La nouvelle génération de standard vient d’être lancée en Corée du Sud, en Suisse et dans quelques villes américaines. On vous explique ce qu’elle va changer.

La 5G n’est plus un sujet réservé aux spécialistes. Les premiers smartphones compatibles sont sortis et quelques pays ont déjà ouvert leur réseau pour le grand public. On vous rappelle l’essentiel de ce qu’il faut savoir sur ce standard de téléphonie mobile qui va marquer une rupture inédite avec les technologies précédentes.

  • Quelles fréquences ?

En France, il y aura deux fréquences majeures : le 3,5 GHz et le 26 GHz. Le 3,5 GHz va essentiellement servir à couvrir le territoire et faire l’objet d’une attribution aux enchères fin 2019. Mais c’est le 26 GHz qui permettra de doper le débit en offrant des largeurs de spectre inégalées. Les bandes millimétriques se situent en théorie au-dessus des 30 GHz. Par abus de langage, on attribue le qualificatif de millimétrique dès que l’on dépasse les 24 GHz. Cela s’applique donc aussi au 26 Ghz, la bande de fréquence haute retenue en Europe pour la 5G. Elle est occupée actuellement en France par les satellites, l’armée et les faisceaux hertziens entre sites fixes. La libération du 26 GHz ne devrait pas intervenir avant plusieurs années dans notre pays.

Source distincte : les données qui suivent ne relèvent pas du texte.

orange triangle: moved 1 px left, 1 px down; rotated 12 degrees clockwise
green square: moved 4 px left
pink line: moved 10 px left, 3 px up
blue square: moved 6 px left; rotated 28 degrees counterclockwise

Les opérateurs français auraient, en outre, la possibilité de recourir en complément au 700 MHz -actuellement consacré à la 4G- et peut-être au 1400 Mhz.

Un prototype de station de base présenté par Orange lors du MWC 2018. Les antennes relais ne se présenteront plus de la même façon. Elles seront intégrées dans des blocs.
01net.com
  • Quelles technologies ?

Plusieurs technologies vont se combiner pour améliorer l’efficacité spectrale de la 5G. Commençons par le massive MIMO, qui consiste à utiliser un grand nombre d’antennes en émission et en réception. Les stations de base macro seront dotées de plusieurs centaines de petites antennes (64 en émission et 64 en réception), tandis que nos smartphones pourront en comporter jusqu’à 8×8, selon le concepteur de puces Qualcomm. Résultat ? Cela permet d’augmenter les capacités en débit entre l’émetteur et le récepteur et de réduire les interférences.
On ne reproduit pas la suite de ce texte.